1. An RF (radio frequency) communication system comprising:

a transmitter terminal which generates a chaotic signal comprising a plurality of frequency components in a predetermined frequency band and transmits a chaotic carrier generated by synthesizing a data signal with the chaotic signal to a receiver terminal; and

the receiver terminal extracts the data signal from the chaotic carrier received from the transmitter terminal via a wireless network.

2. The RF communication system of claim 1, wherein the transmitter terminal comprises:

a chaotic signal generator which generates the chaotic signal;

a modulator which synthesizes the data signal with the chaotic signal to generate the chaotic carrier; and

an antenna which transmits the chaotic carrier generated by the modulator.

3. The RF communication system of claim 1, wherein the receiver terminal comprises a detector which senses the chaotic carrier and extracts the data signal.

4. The RF communication system of claim 1, wherein the transmitter terminal comprises a signal processing circuit which converts the data signal to a base band and outputs a digital signal.

5. The RF communication system of claim 4, wherein the signal processing circuit is a mobile station modem of a portable remote terminal.

6. The RF communication system of claim 1, wherein the transmitter terminal comprises an audio interface which receives an analog data signal from an external source.

7. The RF communication system of claim 6, wherein the transmitter terminal further comprises an ADC (analog-to-digital converter) which converts an analog data signal output from the audio interface into a digital data signal.

8. The RF communication system of claim 1, wherein the receiver terminal comprises a DAC which converts the extracted digital data signal into an analog data signal.

9. The RF communication system of claim 8, wherein the receiver terminal further comprises an audio interface which outputs the analog data signal.

10. The RF communication system of claim 1, wherein the transmitter terminal is one of a portable remote terminal, a computer, an MP3 (MPEG Audio Layer-3) player, an RF transceiver, a TV (television), an audio system, a PMP (portable multimedia player), a PDA (personal digital assistant), an RF headset, an RF mouse, and a computer peripheral device.

11. The RF communication system of claim 1, wherein the receiver terminal is one of a portable remote terminal, a computer, an MP3 player, an RF transceiver, a TV, an audio device, a PMP, a PDA, an RF headset, an RF mouse, a computer peripheral device, and a speaker.

12. An RF communication device comprising:

a chaotic signal generator which generates a chaotic signal comprising a plurality of frequency components in a predetermined frequency band, and which transmits a chaotic carrier generated by synthesizing a data signal comprising information to be transmitted with the chaotic signal, to a receiver terminal.

13. The RF communication device of claim 12, further comprising

a modulator which synthesizes the data signal with the chaotic signal to generate a chaotic carrier; and an antenna which transmits the chaotic carrier generated by the modulator.

14. The RF communication device of claim 12, further comprising a signal processing circuit which converts the data signal to a base band and outputs a digital signal.
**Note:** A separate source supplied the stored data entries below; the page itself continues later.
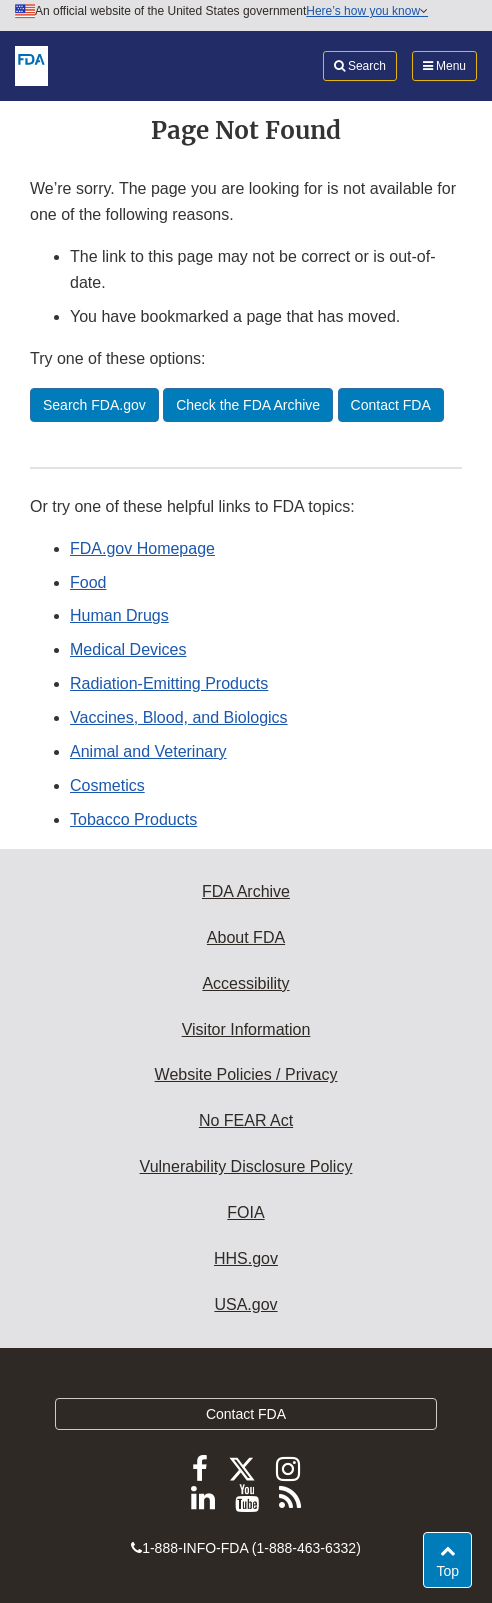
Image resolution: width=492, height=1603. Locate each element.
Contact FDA (246, 1414)
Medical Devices (128, 649)
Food (88, 582)
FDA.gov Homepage (142, 548)
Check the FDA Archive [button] (248, 405)
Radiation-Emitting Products (169, 683)
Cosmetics (107, 785)
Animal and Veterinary (148, 751)
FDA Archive (246, 891)
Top (453, 1569)
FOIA (245, 1212)
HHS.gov (246, 1258)
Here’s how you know (367, 11)
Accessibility (245, 983)
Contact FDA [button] (391, 405)
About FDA (246, 937)
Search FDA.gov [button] (94, 405)
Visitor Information (246, 1029)
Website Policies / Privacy (246, 1074)
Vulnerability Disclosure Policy (246, 1166)
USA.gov (245, 1304)
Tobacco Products (133, 819)
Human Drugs (119, 615)
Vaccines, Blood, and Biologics (179, 717)
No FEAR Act (246, 1120)
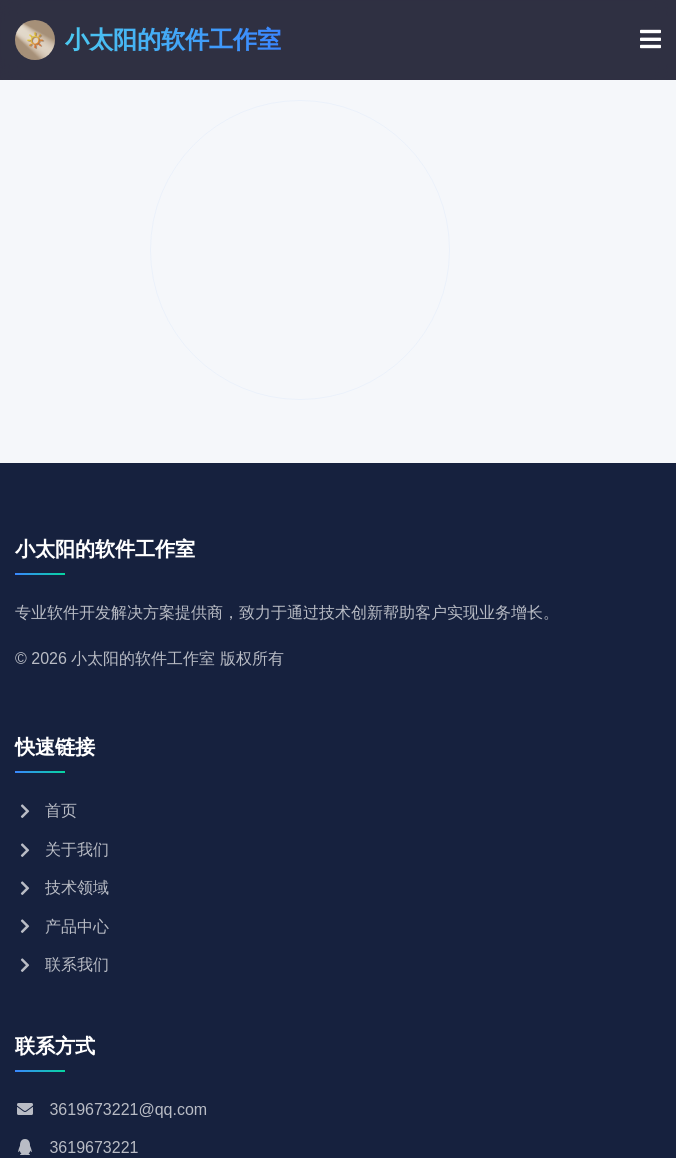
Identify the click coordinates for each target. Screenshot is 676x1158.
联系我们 (62, 964)
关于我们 (62, 849)
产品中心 (62, 926)
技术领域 (62, 887)
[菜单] (650, 40)
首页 (46, 810)
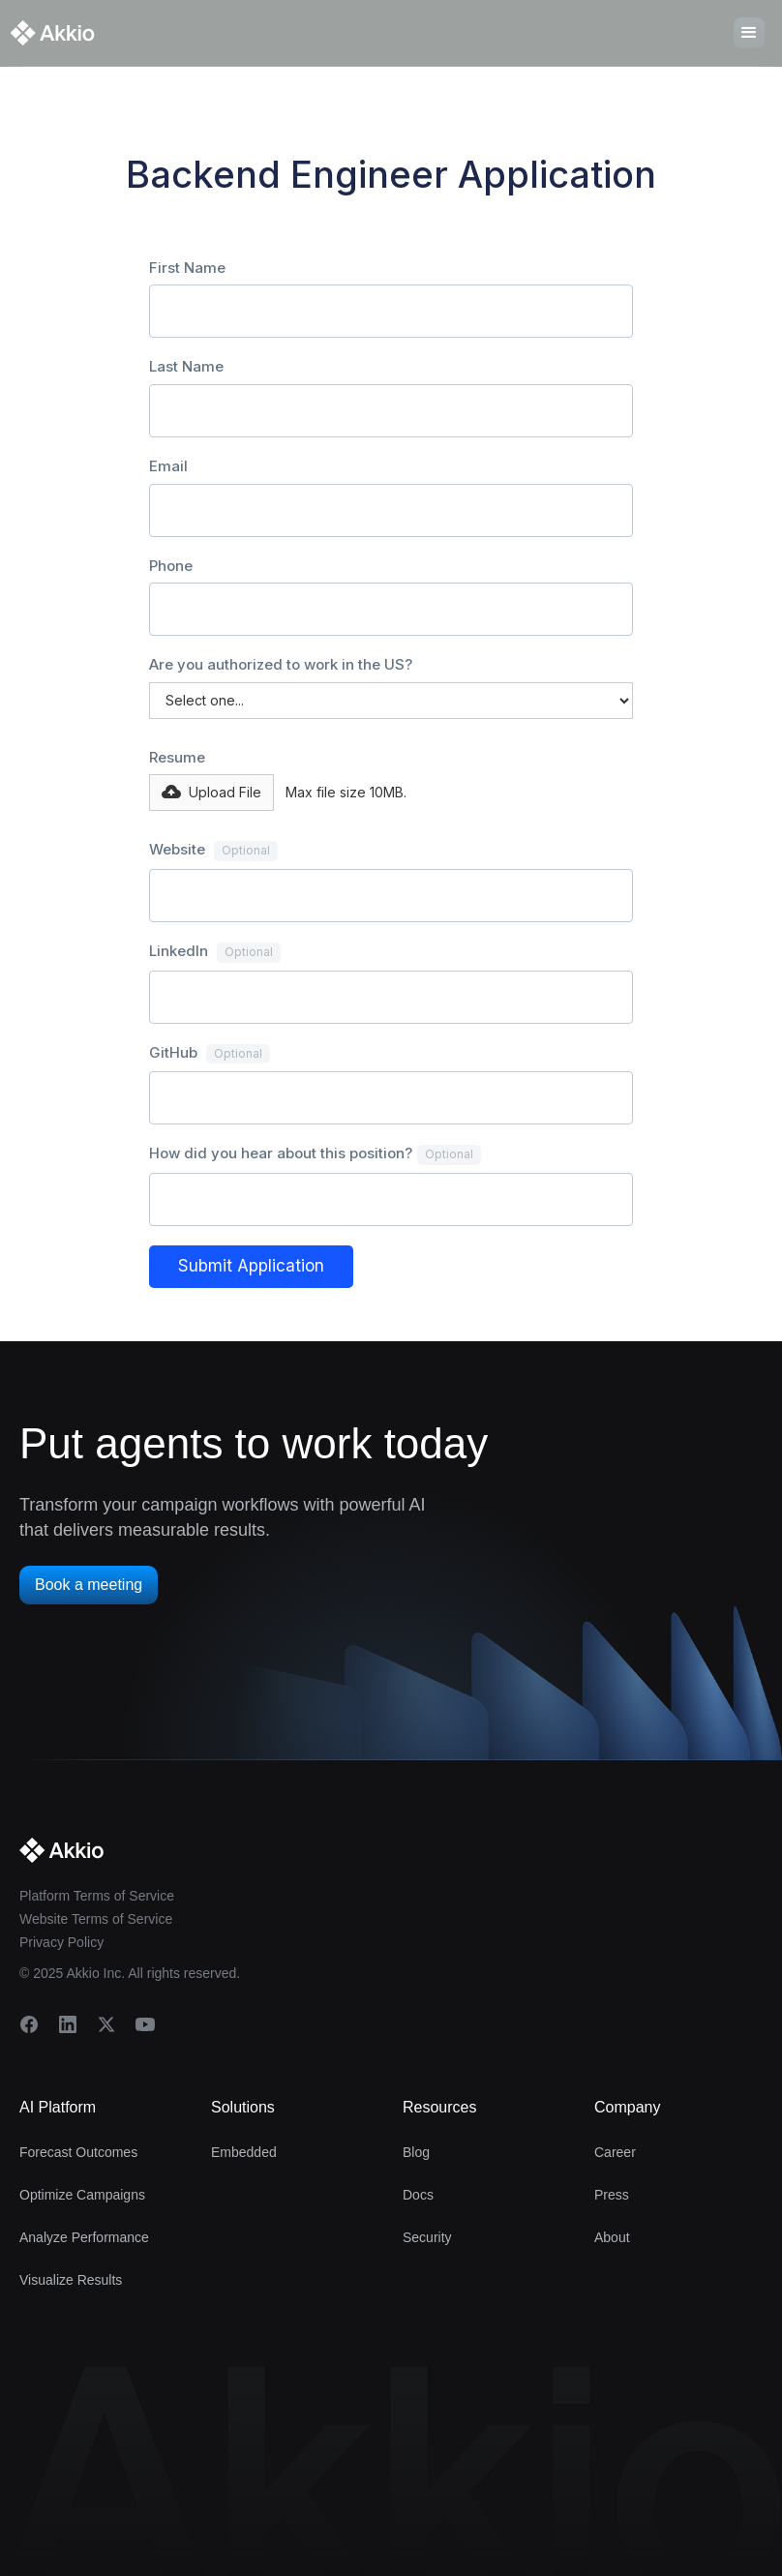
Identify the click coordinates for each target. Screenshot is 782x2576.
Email (168, 466)
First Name (187, 267)
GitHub (209, 1053)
15. The RF communication device of claim 14, wherein the signal processing circuit is a mobile station modem of a portable remote terminal.

16. The RF communication device of claim 12, further comprising an audio interface which receives an analog data signal.

17. The RF communication device of claim 16, further comprising an ADC which converts an analog data signal output from the audio interface into a digital data signal.

18. The RF communication device of claim 12, wherein the RF communication device is at least one of a portable remote terminal, a computer, an MP3 player, an RF transceiver, a TV, an audio device, a PMP, a PDA, an RF headset, an RF mouse, and a computer peripheral device.

19. An RF communication device comprising:

an antenna which receives a chaotic carrier generated by inserting a data signal into a chaotic signal comprising a plurality of frequency components in a predetermined frequency band via a wireless network, extracts the data signal from the chaotic carrier, and processes the data signal.

20. The RF communication device of claim 19, further comprising a detector which senses the chaotic carrier and extracts the data signal.

21. The RF communication device of claim 20, wherein the detector is a diode which detects an envelope of the data signal from the chaotic carrier.

22. The RF communication device of claim 19, further comprising:

a DAC which converts he extracted digital data signal into an analog data signal; and an audio interface which outputs the analog data signal.

23. The RF communication device of claim 19, wherein the RF communication device is one of a portable remote terminal, a computer, an MP3 player, an RF transceiver, a TV, an audio device, a PMP, a PDA, an RF headset, an RF mouse, a computer peripheral device, and a speaker.

24. An RF communication device comprising:

a transmitter which generates a chaotic signal comprising a plurality of frequency components in a predetermined frequency band and transmits a chaotic carrier generated by inserting a data signal comprising information to be transmitted into the chaotic signal to a receiver;

wherein the receiver extracts the data signal from the chaotic carrier received through an antenna and processes the extracted data signal.

25. The RF communication device of claim 24, further comprising:

a switch which connects one of the transmitter and the receiver to the antenna; and

a BPF (band pass filter) which filters the chaotic carrier transmitted or received through the antenna.

26. The RF communication device of claim 24, further comprising a duplexer which connects one of the transmitter and the receiver to the antenna and filters the chaotic carrier transmitted or received through the antenna.

27. The RF communication device of claim 24, wherein the transmitter comprises:

a chaotic signal generator which generates the chaotic signal; and

a modulator which synthesizes the data signal with the chaotic signal to generate the chaotic carrier;

wherein the chaotic carrier generated by the modulator is transmitted by the antenna.

28. The RF communication device of claim 24, wherein the receiver comprises a detector which senses an envelope of the received chaotic carrier and extracts the data signal.

29. The RF communication device of claim 24, wherein the transmitter further comprises a signal processing circuit which converts the data signal to a base band and outputs a digital signal.

30. The RF communication device of claim 29, wherein the signal processing circuit is a mobile station modem of a portable remote terminal.

31. The RF communication device of claim 24, wherein the transmitter further comprises an audio interface which receives an analog data signal from an external source.

32. The RF communication device of claim 31, wherein the transmitter further comprises an ADC which converts the analog data signal output from the audio interface into a digital data signal.

33. The RF communication device of claim 24, wherein the receiver comprises:

a DAC which converts the extracted digital data signal into an analog data signal; and

an audio interface which outputs the analog data signal.

34. The RF communication device of claim 24, wherein the RF communication device is at least one of a portable remote terminal, a computer, an MP3 player, an RF transceiver, a TV, an audio device, a PMP, a PDA, an RF headset, an RF mouse, and a computer peripheral device.

35. A signal processing method of an RF communication device comprising:

receiving a chaotic carrier generated by inserting a data signal into a chaotic signal comprising a plurality of frequency components in a predetermined frequency band from an external source;

extracting the data signal from the received chaotic carrier; and

processing the extracted data signal so as to output the extracted data signal.

36. A signal processing method of an RF communication device comprising:

generating a chaotic signal comprising a plurality of frequency components in a predetermined frequency band;

inserting a data signal comprising information to be transmitted into the chaotic signal to generate a chaotic carrier; and

transmitting the chaotic carrier to an external device.

37. The signal processing method of claim 36, further comprising converting an analog data signal into a digital data signal to generate the data signal.